Le grand Normand

Ugo Legrand - -
Toujours droit comme un i, Ugo Legrand a l'allure de ces guerriers qui attendent impatiemment de se lancer dans la bataille. Regard haut et fier, il semble comme habité par ce judo qui coule dans ses veines. Normal, avec une telle famille. Son grand père, Francis, a en effet créé le dojo de Grand-Quevilly dans le sous-sol de sa maison. Son père, Rodolphe, a failli être international. Et son frère, Paco, est un technicien et un professeur de qualité. C'est vers eux et sa copine que sont d’ailleurs allées les premières pensées d'Ugo en sortant du tatami, ce mercredi à Bercy après à son succès couvert de bronze sur le Kazakh Ibragimov. Mais si son père le construit, c’est Orléans qui le polit sous la patte de Daniel Fernandes, vice-champion du monde 2003: « On a la même sensibilité au niveau judo, sportif, détaille Fernandes. Il aime le judo. Il entrevoit sa progression à travers le plaisir pris lors de l'entraînement. »

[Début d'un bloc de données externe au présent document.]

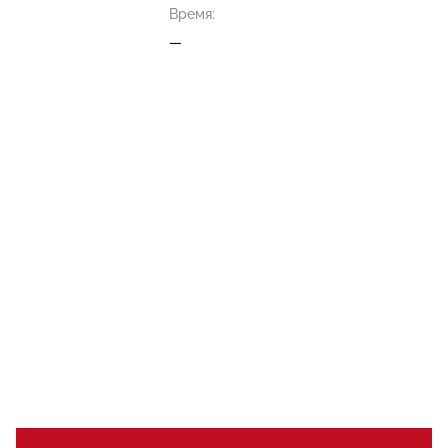
Время:
—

Pour décrocher une médaille, il en fallait du culot pour aller planter en plein coeur le Coréen Wang ki-Chun, l'assassin royal, l'un des rois du judo (double champion du monde et vice-champion olympique) en huitième de finale: « C'était lui ou moi », résume Legrand. Après ce succès déjà d'anthologie, le Normand n'a rien manifesté, sachant que d'autres batailles devaient être remportées. Il a ensuite résisté à une clef de bras en quart de finale, avant de céder à la décision en demi-finale: « Je n'étais pas suffisamment bon. Je ne méritais pas la finale. Cette couleur de médaille me convient plus », dit-il avec lucidité. Complètement effondré après ce revers, il a pu compter sur le soutien de tous ses coéquipiers et même celui de Benjamin Darbelet, ami mais rival dans la course vers Londres, pour se reprendre et terminer en bronze.
Délices en rotations
Issu de la même génération que Teddy Riner, il a, comme son ami, pris tous les titres possibles en jeune. Benoit Campargue, entraîneur de l'équipe de France masculine, disait à son arrivée en senior, que Legrand avait le même potentiel que le colosse guadeloupéen. Le temps lui donne raison. Si les premiers pas ont été hésitants, Legrand, garçon toujours souriant, s'est évertué à respecter tous les temps de passage: 3e des championnats d'Europe 2010, 7e des Mondiaux 2010 et maintenant, ce bronze. Il avait le talent, il a rajouté de grosses charges de travail ces derniers mois, et notamment sur la prise de garde. Même s'il est un peu moins varié techniquement que par le passé, chacun de ses mouvements en rotation est un délice. Sa médaille débloque le compteur français et ne fait que des heureux. Sauf Benjamin Darbelet qui se trouve désormais dans une position très délicate en vue des JO 2012. « On y va pour l'or », prévient Fernandes. Londres l'appelle et il faudra être fort pour le dévier de sa route.